Limit liquid calories. “People, when they get liquid calories, don’t seem to compensate as much” by cutting back on overall consumption as they would if the calories came from foods, Ayoob said. He cringes when children come to his practice carrying quart-size sodas or “fake” juice blends. “It looks like Windex – it’s scary to see that in a baby bottle,” he said.
By age 5, kids consume more soda than juice, according to the Journal of the American Dietetic Association. By age 14, they drink more soda than any other beverage. A long-term study published in the Archives of Diseases of Children found that 11- to 18-year-olds drank 36 percent less milk between the years 1965 and 1996. Their consumption of soft drinks and non-citrus juice, by contrast, shot up 190 percent. Average boys drink about 19 ounces of soda per day; girls drink 13 ounces.
Introduce changes to unhealthy diets (even if it leads to tantrums). Many of the parents Ayoob sees think this is next to impossible, he admitted. They tell him their children will scream and cry “until I just give in.” Ayoob said he actually likes it when children throw food-related fits in his office. “When they have a tantrum, your decision is so easy,” he said. Often the parents are ready to acquiesce to the child’s demands in order to keep the child calm in public, but Ayoob does the opposite.
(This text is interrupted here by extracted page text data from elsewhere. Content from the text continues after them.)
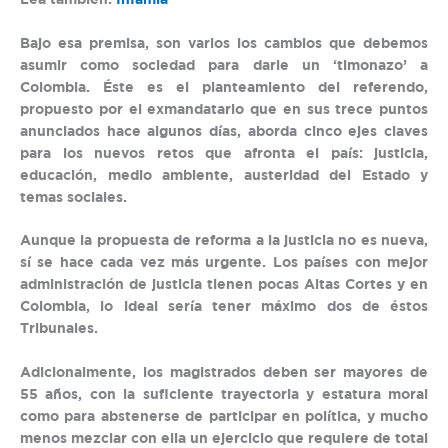
Bajo esa premisa, son varios los cambios que debemos
asumir como sociedad para darle un ‘timonazo’ a
Colombia. Éste es el planteamiento del referendo,
propuesto por el exmandatario que en sus trece puntos
anunciados hace algunos días, aborda cinco ejes claves
para los nuevos retos que afronta el país: justicia,
educación, medio ambiente, austeridad del Estado y
temas sociales.
Aunque la propuesta de reforma a la justicia no es nueva,
sí se hace cada vez más urgente. Los países con mejor
administración de justicia tienen pocas Altas Cortes y en
Colombia, lo ideal sería tener máximo dos de éstos
Tribunales.
Adicionalmente, los magistrados deben ser mayores de
55 años, con la suficiente trayectoria y estatura moral
como para abstenerse de participar en política, y mucho
menos mezclar con ella un ejercicio que requiere de total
He admitted that the reaction is usually ugly, “but if you don’t give in, the kid will have to come up for some air.”
Then he consoles the child by asking if she feels better and showing that he’s genuinely concerned for her feelings – while reinforcing that he won’t bend his limits just to mollify her.
Pay attention to portion sizes. Up until age 5, children stop eating when they’re full, Ayoob said. After that, environmental cues can cause them to keep going. Parents have the dicey job of judging when a portion is big enough to equal multiple servings – and when it’s simply too much. Although the USDA’s food pyramid gives recommendations on serving sizes, that model has a couple of disadvantages. It lists servings of some foods by weight, others by cupfuls; it has different requirements depending on a child’s age and gender; and its servings are often smaller than those on the Nutrition Facts Labels that appear on food packages.
Recently, in what will perhaps be the start of a trend, Kraft Foods announced plans to cut portion sizes on some of its products, and it has already done so on its healthier line of Lunchables, called Fun Fuel. At schools, standard serving sizes are based on the nutritional needs of children, LaPoint said. In general this means children ages 2 to 6 should have the lowest daily caloric intake (about 1,600), and thus need the fewest servings, followed by older children and teen girls (about 2,200 calories) and teen boys (about 2,800 calories).
Involve other people. Grandparents are an especially valuable resource, Ayoob said, because they often have more time than parents do. They tend to have a routine that involves set mealtimes. And, most importantly, they know how to cook – and have the patience to demonstrate.
If some of these suggestions seem harsh, think of them not as taking away children’s choices but as instilling discipline. Ayoob, for one, thinks letting children go their own way is crueler than cracking down on their poor eating habits. “If I gave a child a 40-pound bag of dog food to carry around 24/7, that sounds really abusive,” he said – yet he often sees children with that much or more extra weight on their frames. “It’s not fair to do that to growing bones.”